Obama's dialog on dialog
Gregory Rodriguez:
Barack Obama loves reconciliation, but it isn't all it's cracked up to be. Sometimes it isn't even possible, and let's be honest, it isn't always the point.He was not really looking for a dialog on race. He was looking to change the subject for Wrights rants. When Wright to continued to rant the scam was revealed.
About six weeks ago, during his "More Perfect Union" speech on race that some heralded as the second coming of Abraham Lincoln, Obama had a choice between reconciliation and renunciation, and, true to form, he chose the former. He protested that he could "no more disown" the Rev. Jeremiah A. Wright Jr. than he could disown "the black community" or his own (sometimes politically incorrect) white grandmother. Really?
Right about now, his much-heralded tutorial on race relations is looking more like Richard Nixon's "Checkers" speech than the Gettysburg Address. Because, after last Tuesday's formal renunciation of his ties to Wright -- and presumably also his white grandmother and all blacks -- Obama looks not only tardy but thoroughly hypocritical. Didn't Obama's vaunted speech call for an open national dialogue on race, a subject he said was too important to ignore? Didn't he urge us to address those "old wounds" that still fester today? Whether you agree with him or not, isn't that exactly what Wright was doing last week when he reappeared in public to make more provocative statements on race and politics?

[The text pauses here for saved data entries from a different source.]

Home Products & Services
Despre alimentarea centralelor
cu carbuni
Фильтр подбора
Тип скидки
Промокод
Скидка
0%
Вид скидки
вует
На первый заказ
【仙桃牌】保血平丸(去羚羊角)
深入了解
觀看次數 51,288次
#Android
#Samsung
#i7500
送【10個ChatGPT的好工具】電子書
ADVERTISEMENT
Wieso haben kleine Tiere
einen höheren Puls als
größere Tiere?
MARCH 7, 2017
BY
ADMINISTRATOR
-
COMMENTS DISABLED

That's no way to start a dialogue, Mr. Obama. You don't call on people to talk and then renounce someone for speaking his mind. Because Wright didn't really say anything new last week, it seems that his only new sin is that he called Obama's bluff and, well, sparked another national dialogue on race. Which, of course, points to the absurdity of Obama's call for more racial dialogue in the first place.

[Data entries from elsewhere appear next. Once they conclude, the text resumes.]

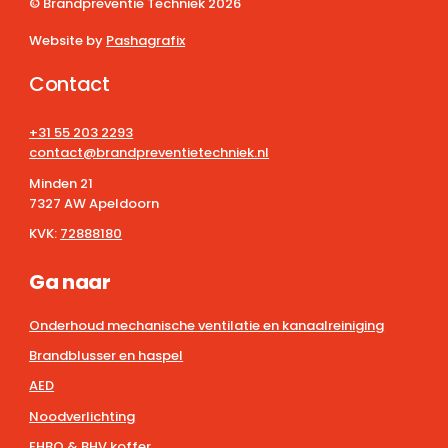
© Brandpreventie Techniek
2026
Website by
Pashagrafix
Contact
+31 55 203 2293
contact@brandpreventietechniek.nl
Minden 21
7327 AW Apeldoorn
KVK:
72888180
Ga naar
Onderhoud mechanische ventilatie en kanaalreiniging
Brandblusser en haspel
AED
Noodverlichting
EHBO & BHV koffer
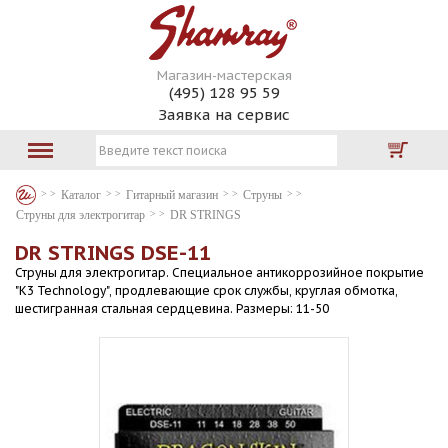
Магазин-мастерская
(495) 128 95 59
Заявка на сервис
Каталог
Гитарный магазин
Струны
Струны для электрогитар
DR STRINGS
DR STRINGS DSE-11
Струны для электрогитар. Специальное антикоррозийное покрытие
"K3 Technology", продлевающие срок службы, круглая обмотка,
шестигранная стальная сердцевина. Размеры: 11-50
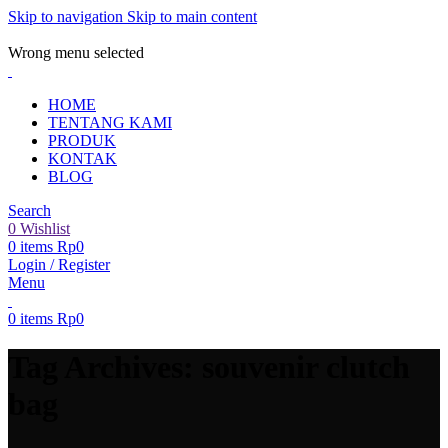
Skip to navigation
Skip to main content
ADD ANYTHING HERE OR JUST REMOVE IT…
Wrong menu selected
HOME
TENTANG KAMI
PRODUK
KONTAK
BLOG
Search
0
Wishlist
0
items
Rp
0
Login / Register
Menu
0
items
Rp
0
Tag Archives: souvenir clutch
bag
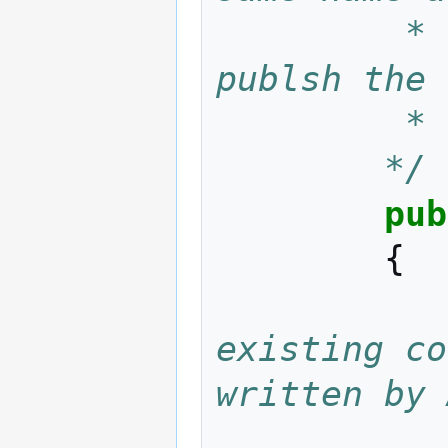
		 * automatically called when we 
publsh the 
		 *
		*/
pub
{
existing co
written by 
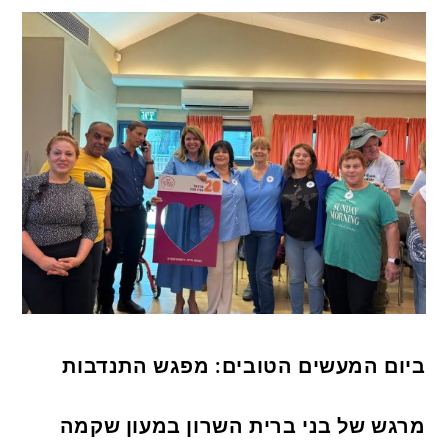
ביום המעשים הטובים: מפגש התנדבות
מרגש של בני ברית השרון במעון שקמה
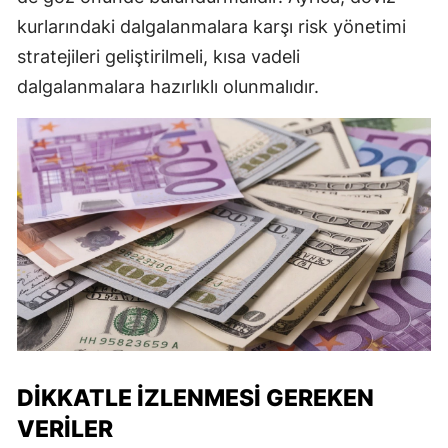
kurlarındaki dalgalanmalara karşı risk yönetimi
stratejileri geliştirilmeli, kısa vadeli
dalgalanmalara hazırlıklı olunmalıdır.
DIKKATLE İZLENMESI GEREKEN
VERILER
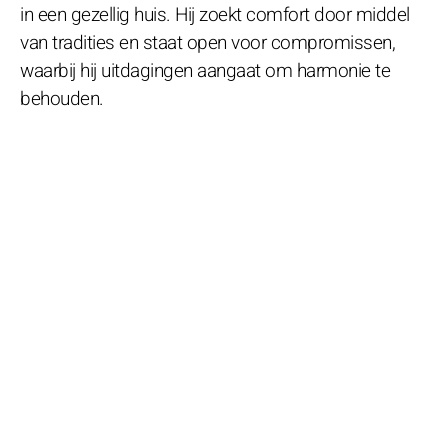
in een gezellig huis. Hij zoekt comfort door middel
van tradities en staat open voor compromissen,
waarbij hij uitdagingen aangaat om harmonie te
behouden.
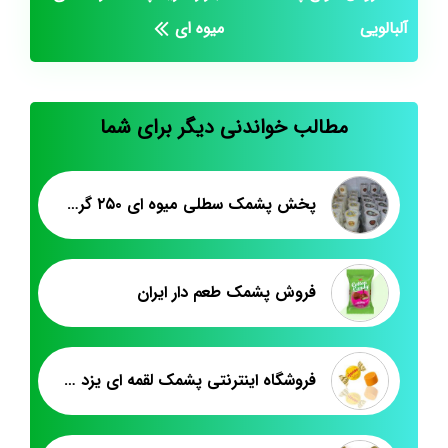
آلبالویی
میوه ای
مطالب خواندنی دیگر برای شما
پخش پشمک سطلی میوه ای ۲۵۰ گرمی
فروش پشمک طعم دار ایران
فروشگاه اینترنتی پشمک لقمه ای یزد تبریز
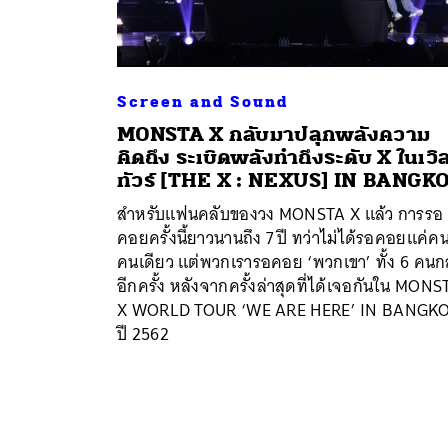
Screen and Sound
MONSTA X กลับมาปลุกพลังความ
คิดถึง ระเบิดพลังทำถึงระดับ X ในเวิล
ทัวร์ [THE X : NEXUS] IN BANGK
สำหรับแฟนคลับของวง MONSTA X แล้ว การรอ
คอยครั้งนี้ยาวนานถึง 7 ปี ทว่าไม่ได้รอคอยแค่ค
คนเดียว แต่พวกเรารอคอย ‘พวกเขา’ ทั้ง 6 คนก
อีกครั้ง หลังจากครั้งล่าสุดที่ได้เจอกันใน MONS
X WORLD TOUR ‘WE ARE HERE’ IN BANGK
ปี 2562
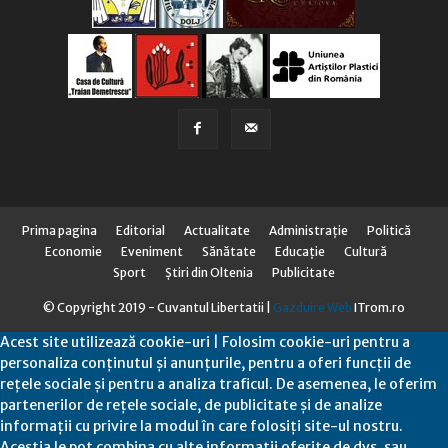
Prima pagina
Editorial
Actualitate
Administraţie
Politică
Economie
Eveniment
Sănătate
Educaţie
Cultură
Sport
Știri din Oltenia
Publicitate
© Copyright 2019 - Cuvantul Libertatii |
Gazduire Web
ITrom.ro
Acest site utilizează cookie-uri | Folosim cookie-uri pentru a
personaliza conținutul și anunțurile, pentru a oferi funcții de
rețele sociale și pentru a analiza traficul. De asemenea, le oferim
partenerilor de rețele sociale, de publicitate și de analize
informații cu privire la modul în care folosiți site-ul nostru.
Aceștia le pot combina cu alte informații oferite de dvs. sau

Obama evidently hoped a racial dialogue would amount to a tidy academic seminar in the well-behaved, elite Ivy League, about home mortgage lending rates, test scores or economic opportunity. Presumably, after the lecture there would be time for questions and answers, maybe even some light refreshments, and no one who mattered would go on the attack.

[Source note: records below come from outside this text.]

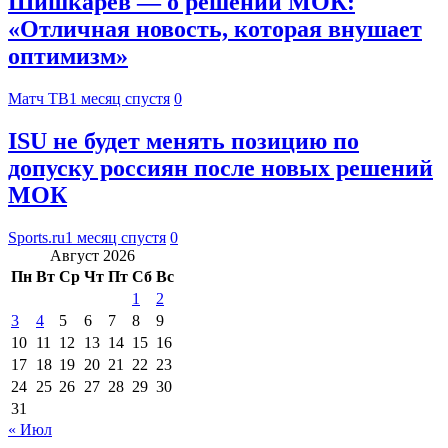
Шишкарев — о решении МОК:
«Отличная новость, которая внушает
оптимизм»
Матч ТВ
1 месяц спустя
0
ISU не будет менять позицию по
допуску россиян после новых решений
МОК
Sports.ru
1 месяц спустя
0
Август 2026
Пн
Вт
Ср
Чт
Пт
Сб
Вс
1
2
3
4
5
6
7
8
9
10
11
12
13
14
15
16
17
18
19
20
21
22
23
24
25
26
27
28
29
30
31
« Июл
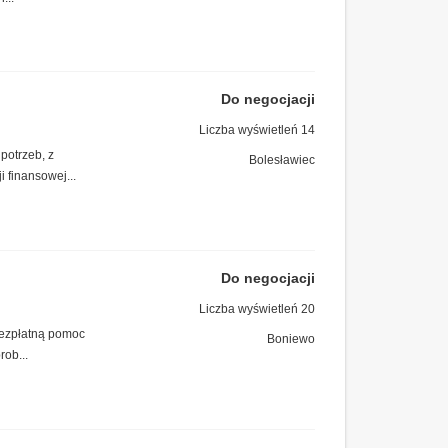
Do negocjacji
Liczba wyświetleń 14
potrzeb, z
Bolesławiec
 finansowej...
Do negocjacji
Liczba wyświetleń 20
bezpłatną pomoc
Boniewo
rob...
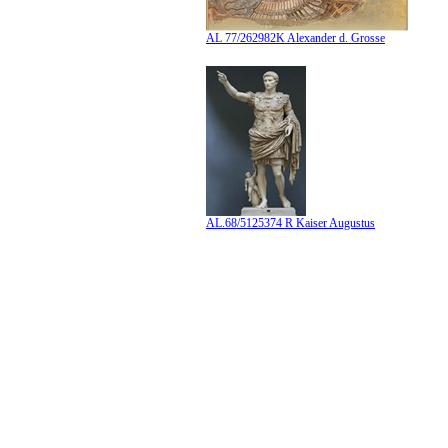
AL 77/262982K Alexander d. Grosse
AL.68/5125374 R Kaiser Augustus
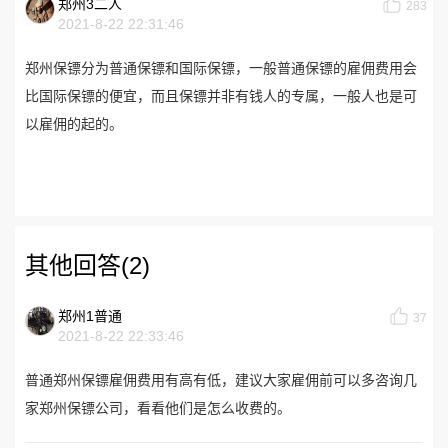
郑州3二人
283
2021-8-22 22:31:46
郑州保镖分为普通保镖和国际保镖，一般普通保镖的雇佣费用会
比国际保镖的便宜，而且保镖并非有钱人的专属，一般人也是可
以雇佣的起的。
其他回答(2)
郑州1普通
37
2021-8-22 22:33:46
普通郑州保镖雇佣费用有高有低，建议大家雇佣前可以多咨询几
家郑州保镖公司，看看他们是怎么收费的。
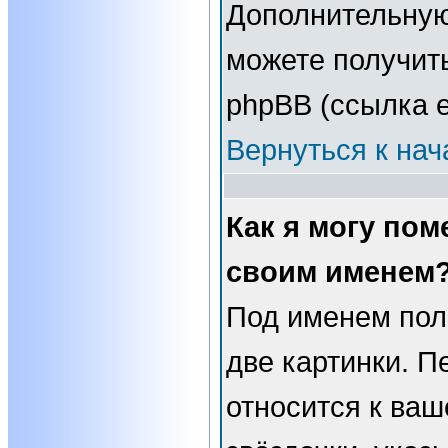
Дополнительну
можете получит
phpBB (ссылка е
Вернуться к нач
Как я могу пом
своим именем
Под именем пол
две картинки. П
относится к ваш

Or better yet, maybe he imagined one of those interminably self-congratulatory racial roundtables at which the self-appointed black representative speaks to the Latino, Jewish and Asian chieftains to discuss their peoples' grievances, after which they'd all shake hands, pat themselves on the backs for "talking together" and herald a new day in race relations. Maybe they'd air the proceedings on public television or, at the very least, National Public Radio.